Manually measuring the characteristics of plants is slow, laborious and expensive. Remote sensing technologies, coupled with advanced analytics, offer the promise of faster and more-accurate data collection to improve the speed at which plant breeders can bring better cultivars to the market, say scientists at Purdue University.

The scientists have developed a set of high-resolution red-green-blue cameras, hyperspectral imaging, light detection and ranging, and thermal-infrared sensors. Together they can be mounted to on-ground farm machinery or unmanned-aerial vehicles to detect plant height, canopy structure, plant architecture, biomass yield and more.

The U.S. Department of Energy may possibly use the sensing platform to advance sorghum as a feedstock for cellulosic biofuels. The technology could be used for many other feed, fiber and biofuel crops.

Mitch Tuinstra, a professor of plant breeding and genetics at Purdue University, said, “Next-generation phenotyping technologies enable plant scientists and plant breeders to collect data automatically by remote-sensing and processing it using computational algorithms.”

Tuinstra and colleagues founded GRYFN, a startup aimed at commercializing the sensing technology for plant-breeding programs. Ag Alumni Seed, Indiana’s foundation-seed company and a nonprofit Purdue affiliate, is working with GRYFN to see how the technology could reduce costs in its breeding program.
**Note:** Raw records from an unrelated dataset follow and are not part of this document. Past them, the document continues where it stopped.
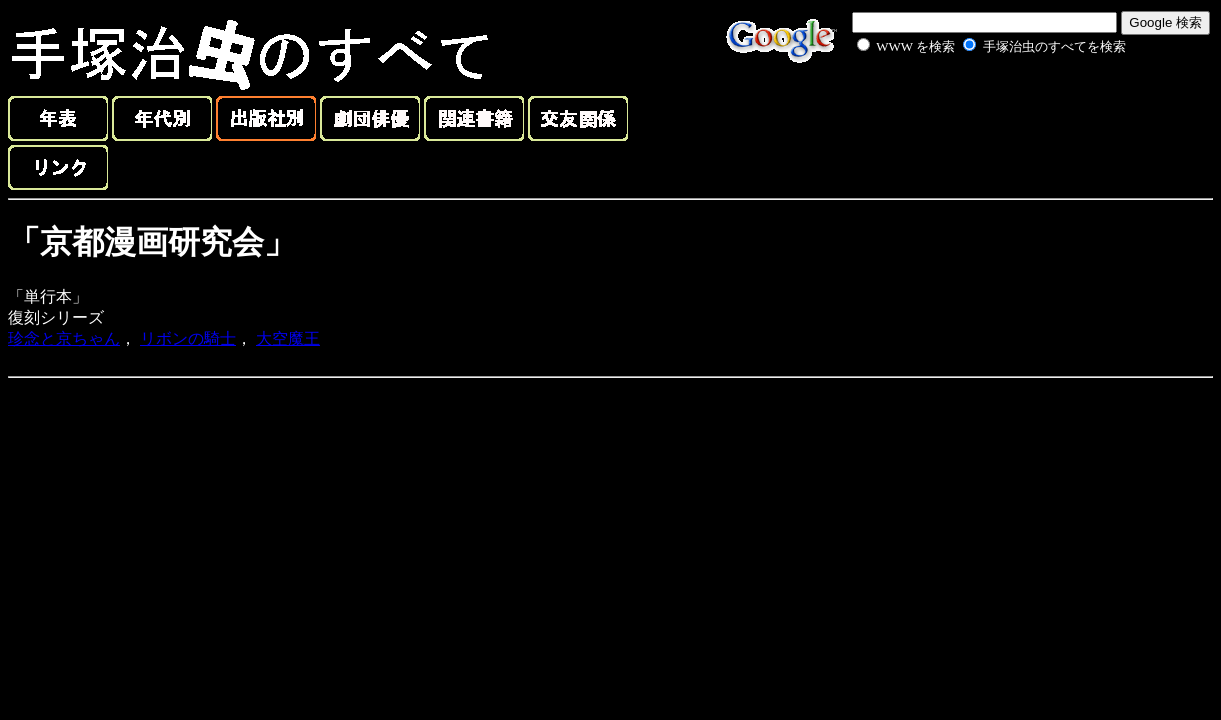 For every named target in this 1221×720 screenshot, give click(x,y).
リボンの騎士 (188, 338)
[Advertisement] (969, 104)
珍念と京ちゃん (64, 338)
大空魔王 (288, 338)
The researchers’ next steps will involve developing more-advanced models that incorporate weather information, tillage practices, nitrogen availability and data acquired by the sensors.
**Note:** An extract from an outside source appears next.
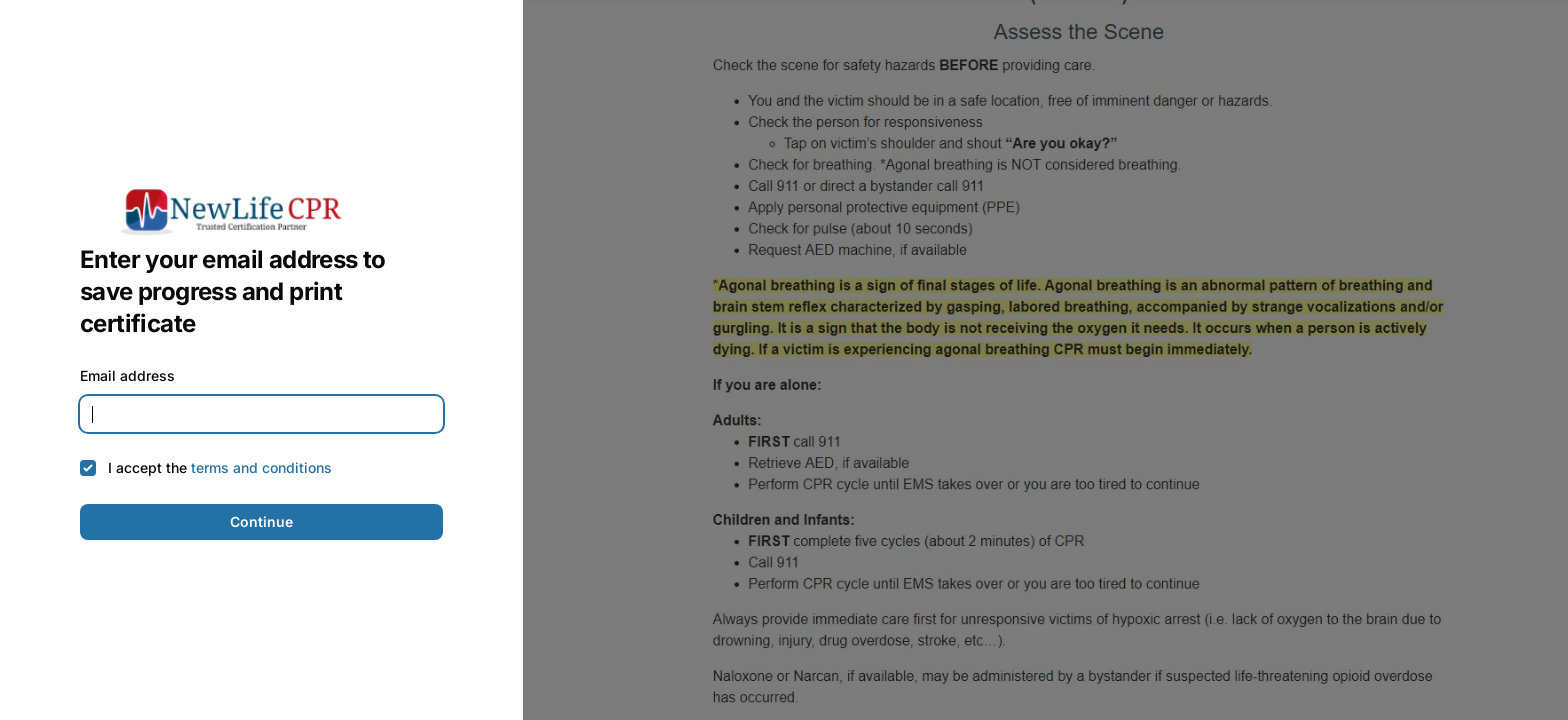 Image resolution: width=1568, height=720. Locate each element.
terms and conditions (261, 467)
The project is referred to as the Transportation Energy Resources from Renewable Agriculture or TERRA program. The U.S. Department of Energy Advanced Research Projects Agency–Energy awarded in 2015 a $6.6 million grant for the project. The agency is funding a second phase of the project at $4.5 million. It's being matched with another $4.5 million by strategic partners from AgAlumni Seed, Corteva Agriscience, Beck’s Hybrids and Headwall Photonics.